Director: Han Yew Kwang
Cast: Yeo Yann Yann, Julian Hee, Marcus Chin, Catherine Sng, Alaric Tay, Oon Shu An
Genre: Comedy, Singapore
Run Time: 86 mins
Opens: 30 April 2015
Rating: R21 (Sexual Content)
Han Yew Kwang is a director not afraid to tackle controversial topics. Issues such as fluid gender identities (When Hainan Meets Teochew) and infidelity (18 Grams of Love) have been touched on in his films but, regardless of subject matter, Han’s films are never provocative for the sake of it. There’s always a deep warmth and sweetness that permeate his films, and you often sense a director who feels profoundly connected and empathetic to his characters, oddballs though they often may be. Rubbers is no different.
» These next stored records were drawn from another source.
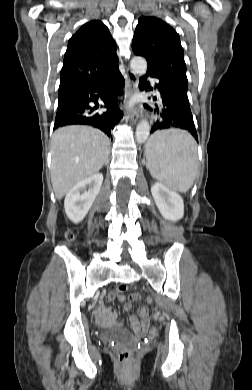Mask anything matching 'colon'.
<instances>
[{"instance_id": "5ec220e1", "label": "colon", "mask_w": 252, "mask_h": 390, "mask_svg": "<svg viewBox=\"0 0 252 390\" xmlns=\"http://www.w3.org/2000/svg\"><path fill=\"white\" fill-rule=\"evenodd\" d=\"M66 238L68 240H71L73 238V235L71 232H67L66 233ZM126 290V287L125 286H119L118 287V291L120 292H124ZM130 299L133 300V301H138L140 300V295L137 294V293H133L130 295ZM133 355H134V351L132 348L130 347H123L119 350L118 352V360L121 362V363H127V362H130L133 358Z\"/></svg>"}]
</instances>
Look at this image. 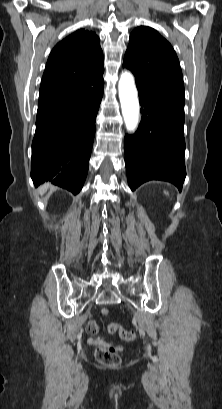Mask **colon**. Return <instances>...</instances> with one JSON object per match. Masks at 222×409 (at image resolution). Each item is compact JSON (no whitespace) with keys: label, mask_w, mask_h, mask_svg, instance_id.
Instances as JSON below:
<instances>
[{"label":"colon","mask_w":222,"mask_h":409,"mask_svg":"<svg viewBox=\"0 0 222 409\" xmlns=\"http://www.w3.org/2000/svg\"><path fill=\"white\" fill-rule=\"evenodd\" d=\"M101 312L103 315L108 314L107 309H102ZM108 331L110 333H118L120 337L125 341H133L136 338V334L134 331L127 330L118 323L109 324ZM120 351H121L120 346L113 345L99 346L96 350V357L98 361L104 365L117 366L121 362Z\"/></svg>","instance_id":"obj_1"}]
</instances>
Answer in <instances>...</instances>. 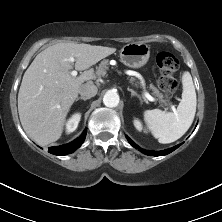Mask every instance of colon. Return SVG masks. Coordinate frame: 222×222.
I'll return each mask as SVG.
<instances>
[{
	"label": "colon",
	"instance_id": "1",
	"mask_svg": "<svg viewBox=\"0 0 222 222\" xmlns=\"http://www.w3.org/2000/svg\"><path fill=\"white\" fill-rule=\"evenodd\" d=\"M156 65L159 71V89L166 96L173 95L178 87L174 74L179 69V61L171 53L160 52L156 56Z\"/></svg>",
	"mask_w": 222,
	"mask_h": 222
}]
</instances>
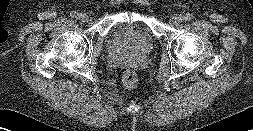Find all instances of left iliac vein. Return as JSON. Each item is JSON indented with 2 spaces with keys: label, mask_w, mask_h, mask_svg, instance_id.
<instances>
[{
  "label": "left iliac vein",
  "mask_w": 253,
  "mask_h": 131,
  "mask_svg": "<svg viewBox=\"0 0 253 131\" xmlns=\"http://www.w3.org/2000/svg\"><path fill=\"white\" fill-rule=\"evenodd\" d=\"M183 16H176V17H174V19H173V21H174V23L175 24H180V23H182L183 22Z\"/></svg>",
  "instance_id": "obj_1"
}]
</instances>
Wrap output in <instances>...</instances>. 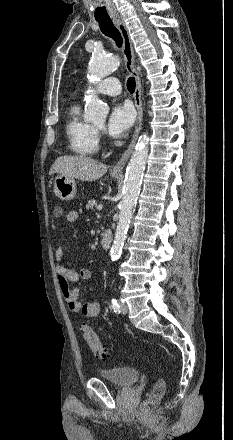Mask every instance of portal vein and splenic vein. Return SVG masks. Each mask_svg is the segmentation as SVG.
I'll use <instances>...</instances> for the list:
<instances>
[{"label": "portal vein and splenic vein", "instance_id": "1", "mask_svg": "<svg viewBox=\"0 0 233 440\" xmlns=\"http://www.w3.org/2000/svg\"><path fill=\"white\" fill-rule=\"evenodd\" d=\"M102 208H103L102 205H98V206H97V209H98V210H102Z\"/></svg>", "mask_w": 233, "mask_h": 440}]
</instances>
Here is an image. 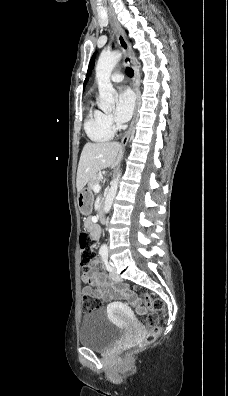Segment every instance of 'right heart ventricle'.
<instances>
[{
  "label": "right heart ventricle",
  "mask_w": 228,
  "mask_h": 396,
  "mask_svg": "<svg viewBox=\"0 0 228 396\" xmlns=\"http://www.w3.org/2000/svg\"><path fill=\"white\" fill-rule=\"evenodd\" d=\"M84 129L87 136L94 142H106L113 138L114 129L104 120V113L97 109H90L85 120Z\"/></svg>",
  "instance_id": "e07e8e85"
}]
</instances>
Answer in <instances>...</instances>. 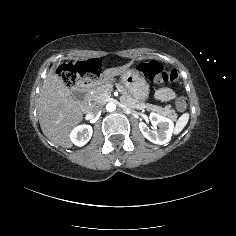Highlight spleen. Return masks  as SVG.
Segmentation results:
<instances>
[{
  "instance_id": "3e777b00",
  "label": "spleen",
  "mask_w": 236,
  "mask_h": 236,
  "mask_svg": "<svg viewBox=\"0 0 236 236\" xmlns=\"http://www.w3.org/2000/svg\"><path fill=\"white\" fill-rule=\"evenodd\" d=\"M188 120H189V114L188 113L182 114L176 122L173 133L175 135H178L183 130V128L187 125Z\"/></svg>"
}]
</instances>
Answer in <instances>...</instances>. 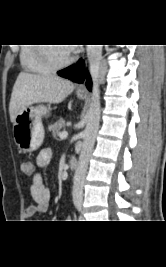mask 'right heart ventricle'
Listing matches in <instances>:
<instances>
[{
  "label": "right heart ventricle",
  "mask_w": 166,
  "mask_h": 267,
  "mask_svg": "<svg viewBox=\"0 0 166 267\" xmlns=\"http://www.w3.org/2000/svg\"><path fill=\"white\" fill-rule=\"evenodd\" d=\"M35 44L22 46L20 49V63L22 67L30 72L48 73L52 68L47 66L39 57L38 47Z\"/></svg>",
  "instance_id": "1"
}]
</instances>
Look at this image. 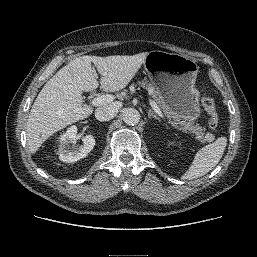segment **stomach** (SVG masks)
<instances>
[{"label": "stomach", "mask_w": 257, "mask_h": 257, "mask_svg": "<svg viewBox=\"0 0 257 257\" xmlns=\"http://www.w3.org/2000/svg\"><path fill=\"white\" fill-rule=\"evenodd\" d=\"M144 68L168 108L180 119L196 121L201 115L200 92L195 86L199 67L186 55L151 51Z\"/></svg>", "instance_id": "obj_1"}]
</instances>
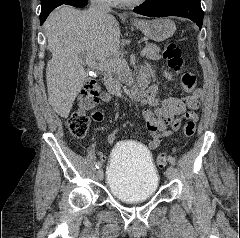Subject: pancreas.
<instances>
[{
    "label": "pancreas",
    "mask_w": 240,
    "mask_h": 238,
    "mask_svg": "<svg viewBox=\"0 0 240 238\" xmlns=\"http://www.w3.org/2000/svg\"><path fill=\"white\" fill-rule=\"evenodd\" d=\"M148 52L145 56L150 60H159L161 59L160 48L155 44H148ZM119 60V64L115 66L114 69L109 70V74L114 77L115 80H120L123 77H127L129 73L128 65L123 58V56L116 58Z\"/></svg>",
    "instance_id": "1"
}]
</instances>
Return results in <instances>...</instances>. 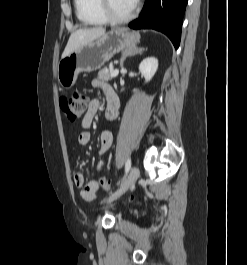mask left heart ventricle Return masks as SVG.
I'll use <instances>...</instances> for the list:
<instances>
[{"mask_svg":"<svg viewBox=\"0 0 247 265\" xmlns=\"http://www.w3.org/2000/svg\"><path fill=\"white\" fill-rule=\"evenodd\" d=\"M109 4L112 10L120 16L127 15L134 7L130 0H109Z\"/></svg>","mask_w":247,"mask_h":265,"instance_id":"b2bd125f","label":"left heart ventricle"}]
</instances>
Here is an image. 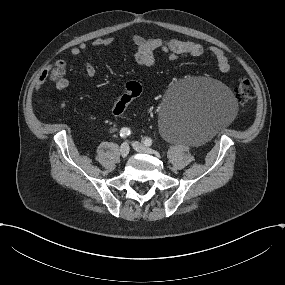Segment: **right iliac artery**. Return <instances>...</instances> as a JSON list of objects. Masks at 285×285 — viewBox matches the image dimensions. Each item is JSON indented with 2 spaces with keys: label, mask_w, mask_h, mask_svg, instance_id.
I'll list each match as a JSON object with an SVG mask.
<instances>
[{
  "label": "right iliac artery",
  "mask_w": 285,
  "mask_h": 285,
  "mask_svg": "<svg viewBox=\"0 0 285 285\" xmlns=\"http://www.w3.org/2000/svg\"><path fill=\"white\" fill-rule=\"evenodd\" d=\"M130 134H131V130L129 128L124 127L120 130V136L123 138L129 136Z\"/></svg>",
  "instance_id": "right-iliac-artery-1"
}]
</instances>
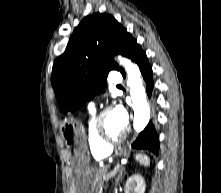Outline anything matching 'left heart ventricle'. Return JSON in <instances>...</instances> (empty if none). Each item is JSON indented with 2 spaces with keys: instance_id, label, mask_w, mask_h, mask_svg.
I'll return each instance as SVG.
<instances>
[{
  "instance_id": "obj_1",
  "label": "left heart ventricle",
  "mask_w": 221,
  "mask_h": 193,
  "mask_svg": "<svg viewBox=\"0 0 221 193\" xmlns=\"http://www.w3.org/2000/svg\"><path fill=\"white\" fill-rule=\"evenodd\" d=\"M103 127L108 137L116 138L120 136L124 130L123 126L115 117L113 111L107 113L103 120Z\"/></svg>"
}]
</instances>
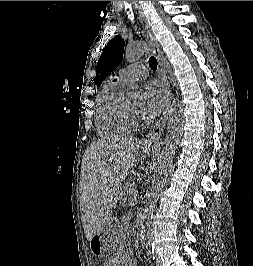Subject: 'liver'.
I'll return each mask as SVG.
<instances>
[{
    "label": "liver",
    "instance_id": "6515ba94",
    "mask_svg": "<svg viewBox=\"0 0 253 266\" xmlns=\"http://www.w3.org/2000/svg\"><path fill=\"white\" fill-rule=\"evenodd\" d=\"M146 145L137 138L98 140L84 154L81 174V220L88 241L112 216L119 188L135 166L139 149Z\"/></svg>",
    "mask_w": 253,
    "mask_h": 266
}]
</instances>
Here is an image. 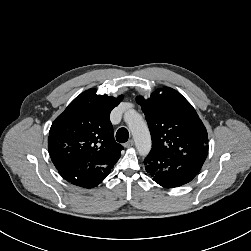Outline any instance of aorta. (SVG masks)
Returning <instances> with one entry per match:
<instances>
[{"instance_id":"obj_1","label":"aorta","mask_w":251,"mask_h":251,"mask_svg":"<svg viewBox=\"0 0 251 251\" xmlns=\"http://www.w3.org/2000/svg\"><path fill=\"white\" fill-rule=\"evenodd\" d=\"M124 120L132 133L138 153L142 156L147 155L151 149L148 126L135 110L126 111Z\"/></svg>"}]
</instances>
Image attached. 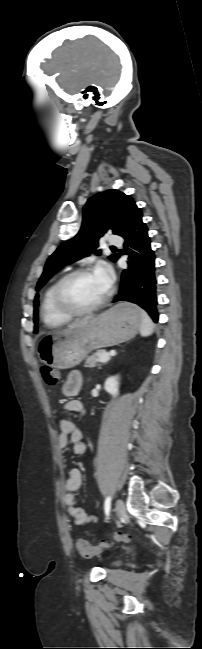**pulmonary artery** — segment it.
<instances>
[{
	"instance_id": "pulmonary-artery-1",
	"label": "pulmonary artery",
	"mask_w": 202,
	"mask_h": 649,
	"mask_svg": "<svg viewBox=\"0 0 202 649\" xmlns=\"http://www.w3.org/2000/svg\"><path fill=\"white\" fill-rule=\"evenodd\" d=\"M122 238L116 235H111L108 238V244L111 246H119L122 244Z\"/></svg>"
}]
</instances>
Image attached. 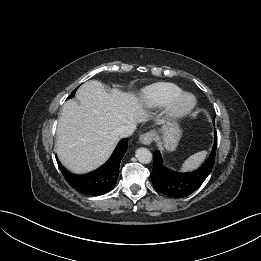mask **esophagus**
<instances>
[{
  "label": "esophagus",
  "instance_id": "1",
  "mask_svg": "<svg viewBox=\"0 0 261 261\" xmlns=\"http://www.w3.org/2000/svg\"><path fill=\"white\" fill-rule=\"evenodd\" d=\"M155 133L153 131L142 134L139 138L140 142L144 145H149L154 139Z\"/></svg>",
  "mask_w": 261,
  "mask_h": 261
}]
</instances>
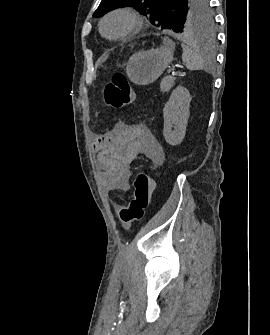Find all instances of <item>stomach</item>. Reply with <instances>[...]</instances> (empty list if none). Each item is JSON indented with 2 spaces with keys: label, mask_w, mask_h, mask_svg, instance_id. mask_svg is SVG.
Masks as SVG:
<instances>
[{
  "label": "stomach",
  "mask_w": 270,
  "mask_h": 335,
  "mask_svg": "<svg viewBox=\"0 0 270 335\" xmlns=\"http://www.w3.org/2000/svg\"><path fill=\"white\" fill-rule=\"evenodd\" d=\"M175 44L166 40L164 46L156 50H140L130 56L126 64V74L138 86H148L155 82L170 62H173Z\"/></svg>",
  "instance_id": "stomach-1"
}]
</instances>
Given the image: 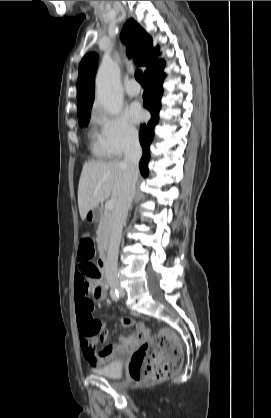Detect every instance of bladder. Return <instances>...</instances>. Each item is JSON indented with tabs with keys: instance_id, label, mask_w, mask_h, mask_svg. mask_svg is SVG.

If you haven’t already guessed, the titular rubbers here refer to condoms. The film is made up of three non-intersecting stories, all of which feature condoms in some variety. The first is about womanizer Adam Kok (Alaric Tay) who is dumped by girlfriend Eve (Gillian Tan) for refusing to use a condom. He calls up a bunch of former flings in hopes of a quickie and, unable to find anyone willing, decides to take things into his own hands (literally). He fantasizes about his favourite porn actress, Kawaii Momoko (Oon Shu An), who, in a strange turn of fate, appears in his house. They decide to get it on, and, before you know it, Momoko’s mouth is stuck onto Adam’s penis.
The second is about an elderly couple, Niu (Marcus Chin), and Hua (Catherine Sng), stuck in a sexless and loveless marriage. The latter considers divorce after being fed up with her husband for regularly visiting prostitutes. However, she delays her decision after stumbling upon a stranger who sells her a dildo.
The last story is about condom reviewer Baoling (Yeo Yann Yann) who comes home to find a human Durian Condom (Lee Chau Min) asking to be used. Baoling has been single for sex years, and the human Durian Condom encourages her to start playing the field again. Convinced she has to make the first move, she tries to seduce her plumber (Julian Hee) by leaving condoms all over her house.
Rubbers parades all of Han’s quirks – his love of the absurd and fantastical – to a fault. While his previous films all contain dream-like sequences that are easily distinguished from the “realistic” ones, here the fantasy elements are woven in to all the stories in ways that make the entire film feel bizarre. Observe Kawaii Momoko, the porn actress Adam beats off to, breaking the fourth wall and talking to him through his television, then magically appearing in his house. And then getting her mouth stuck to his genitals during a sex act. Also, Baoling talks to a human condom – a figment of her imagination – throughout her scenes. How much weirder can the film get?
Han’s fantasy/dream scenes in his previous films feel distinct, and they were there to highlight certain ideas or simply for a bit of visual showmanship. Here, they fail at either of those two functions, and the surreal elements (like Baoling talking to a human condom) feel more like narrative shortcuts than actual purposeful tools. Besides that, the inconsistent tone also feels distracting. Is this film supposed to be a realistic portrayal of love and seduction? Is it supposed to function as a metaphor?
Still, the nonsensical scenes can be quite a riot to watch. Kawaii Momoko finding herself physically attached to Adam’s tool is a completely absurd scenario, and yet it makes for some of the film’s wildest and funniest moments. Han knows how to milk his scenes for laughs, and he mostly gets his comedic beats right. It’s a pity he feels the need to force out jokes from scenes that could have benefitted from a bit of somberness. But when the jokes land, they hit a home run. The ones that miss fall completely flat, but fortunately there are more hits than misses here.
The casting is some of the best I’ve seen in local cinema. Catherine Sng, a veteran actress who usually only gets supporting parts, has her chance to shine here in scenes are that by turns funny and intense. Alaric Tay lends his character much needed goofiness and likeability. But most worthy of commendation here is Oon Shu An, who seems game for anything in this movie, whether it’s spending half her scenes with her face near a man’s crotch, or nailing the seductiveness of her porn actress character.
Rubbers isn’t a groundbreaking local film by any regard, but it’s a great deal of fun, and no recent Singapore comedy has made me laugh as hard. It’s also warm and moving without being overly sentimental. It makes for a good couples movie – just don’t go in expecting something sexy or naughty!
Summary: Rubbers is more sweet than sexy, but that’s part of its charm.